**Task description**
Go through the material line by line and copy each one with the word "Bamboo".

--------------------

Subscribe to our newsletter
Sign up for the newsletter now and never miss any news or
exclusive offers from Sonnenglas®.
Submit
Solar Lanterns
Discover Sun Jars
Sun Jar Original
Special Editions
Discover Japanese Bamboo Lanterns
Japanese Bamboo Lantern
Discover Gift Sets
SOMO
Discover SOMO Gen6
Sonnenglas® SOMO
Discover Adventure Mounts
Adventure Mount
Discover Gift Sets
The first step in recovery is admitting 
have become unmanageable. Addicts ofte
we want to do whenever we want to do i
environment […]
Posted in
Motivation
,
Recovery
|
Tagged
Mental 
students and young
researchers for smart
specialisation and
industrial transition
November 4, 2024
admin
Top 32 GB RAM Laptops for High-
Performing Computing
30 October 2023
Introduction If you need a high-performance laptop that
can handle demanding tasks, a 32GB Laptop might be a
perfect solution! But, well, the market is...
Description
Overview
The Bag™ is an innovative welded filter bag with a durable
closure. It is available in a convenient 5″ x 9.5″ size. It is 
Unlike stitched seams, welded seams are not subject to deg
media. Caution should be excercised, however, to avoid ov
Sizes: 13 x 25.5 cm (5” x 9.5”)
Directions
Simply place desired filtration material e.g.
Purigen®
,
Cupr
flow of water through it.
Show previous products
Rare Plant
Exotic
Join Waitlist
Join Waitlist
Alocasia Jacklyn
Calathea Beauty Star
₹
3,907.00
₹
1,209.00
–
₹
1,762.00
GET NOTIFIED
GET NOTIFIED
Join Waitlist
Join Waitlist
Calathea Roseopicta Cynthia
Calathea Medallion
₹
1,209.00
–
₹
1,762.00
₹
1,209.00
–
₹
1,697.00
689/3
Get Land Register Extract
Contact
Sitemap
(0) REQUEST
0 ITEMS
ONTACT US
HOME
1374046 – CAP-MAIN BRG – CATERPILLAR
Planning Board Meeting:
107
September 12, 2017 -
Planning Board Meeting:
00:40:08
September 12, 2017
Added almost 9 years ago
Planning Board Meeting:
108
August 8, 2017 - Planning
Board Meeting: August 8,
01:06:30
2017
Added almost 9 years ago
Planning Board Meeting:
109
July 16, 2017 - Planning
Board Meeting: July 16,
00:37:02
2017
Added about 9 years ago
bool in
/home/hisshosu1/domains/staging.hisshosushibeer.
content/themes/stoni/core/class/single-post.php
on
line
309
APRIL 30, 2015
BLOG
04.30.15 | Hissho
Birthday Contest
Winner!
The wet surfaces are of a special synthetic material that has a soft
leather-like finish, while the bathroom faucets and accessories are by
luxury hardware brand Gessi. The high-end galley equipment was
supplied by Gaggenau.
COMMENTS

--------------------

**Result of the task**
Discover Japanese Bamboo Lanterns
Japanese Bamboo Lantern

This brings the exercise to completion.